Thakin Kyaw Tun, or Thakin Kyaw Dun (ကျော်ထွန်း 1915–1980) was a Burmese politician.

==Early life and education==
Thakin Kyaw Tun was born in AlLaBote village, Htantabin Township, Insein District by U Bo Sa and Daw Ohn in 1915. He studied at Buddhist English-Burmese School Thar Yawaddy, Tharyawaddy ABM and Insein High Schools respectively.

==Career==

He joined Dobama Asiayone and became a Thakin in 1935. He began to take part in peasant movements. In 1938, he became a member of the working committee of the All Burma Peasants Organization, a branch of Dobama Asiayone. At the same time, he was the secretary of All Burma Peasant Organization (Insein District).

He participated actively in the year 1300 Revolution and also campaigned against the oppressive laws on peasants; for this, he was arrested and imprisoned by the colonial British Government.

In the 1942 Resistance Against the Japanese, he worked underground as a member of the People's Revolution Party (PRP) (later become socialist party).

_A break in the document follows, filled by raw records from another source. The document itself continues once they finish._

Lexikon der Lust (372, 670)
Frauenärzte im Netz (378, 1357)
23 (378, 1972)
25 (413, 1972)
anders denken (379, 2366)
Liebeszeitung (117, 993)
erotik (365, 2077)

On the formation of the Burma Independence Army (BIA), as a revolutionary leader of the Insein District, he took part in the administration of Insein District. Later, in the movement against British Occupation and the struggle for the independence, he worked closely with Thakin Tin, U Kyaw Nyein, Thakin Chit, U Ba Swe and Thakin Tin Tun.

In May 1942, he attended BIA officer training school. On the transition of BIA to BDA (Burma Defence Army) he left the army.

As an organizer in Insein District for Dobama Poor Man organization, he undertook secret organization for the resistance against the Japanese occupation, by communicating with Thakin Than Tun and Thakin Chit.

In 1945, he was the political leader for Insein District and worked with Division 1, Min Hla Sithu Force. After the World War II, he took part in the formation of the Socialist Party. Later he became deputy secretary for the Socialist Party. In 1950, he became the General Secretary of the All Burma Peasants Organization.

He was elected as a member of parliament in the 1947 election from Insein North. In 1950, he became the parliament secretary for the Forestry and Agriculture Ministry. In 1952, he became Minister for the same department.

From 1956 to 1960, he worked as the president of the Economy and Trade Organization. In 1956, when U Nu resigned from the Prime Minister Post to take up the president post of AFPFL Thakin Kyaw Tun also resigned from the minister post to work along with U Nu as the general secretary of AFPFL.

Because of the differences among the leaders of AFPFL, the party split in 1958. Thakin Kyaw Tun became the general secretary of AFPFL (clean) faction which was led by U Nu and Thakin Tin.

Thakin Kyaw Tun's post as the minister for Forestry and Agriculture and Cooperatives and Good Distribution in the new AFPFL (clean) government lasted only for 3 months and 17 days, cut short by the first Coup de ta by the army in 1958.

He did not participate in the 1960 election, instead playing the role of general secretary of “Union Party”, formerly the AFPFL (clean) party. During the split between “U-BO” and “Thakin” fractions, Thakin Kyaw Tun led the Thakin Fraction.

In 1964, he resigned from the Union Party and joined the Burmese Way to Socialist Party and in 1965 we worked as the president of Trade Corporation No. 6. He worked as the Ambassador of Burma to the Soviet Union, Poland and Romania based in Moscow from 1969 to 1975, after which he retired.

== Death ==
On 6 February 1980, he died in Yangon, leaving his wife, Daw Sein Thaung and 9 children.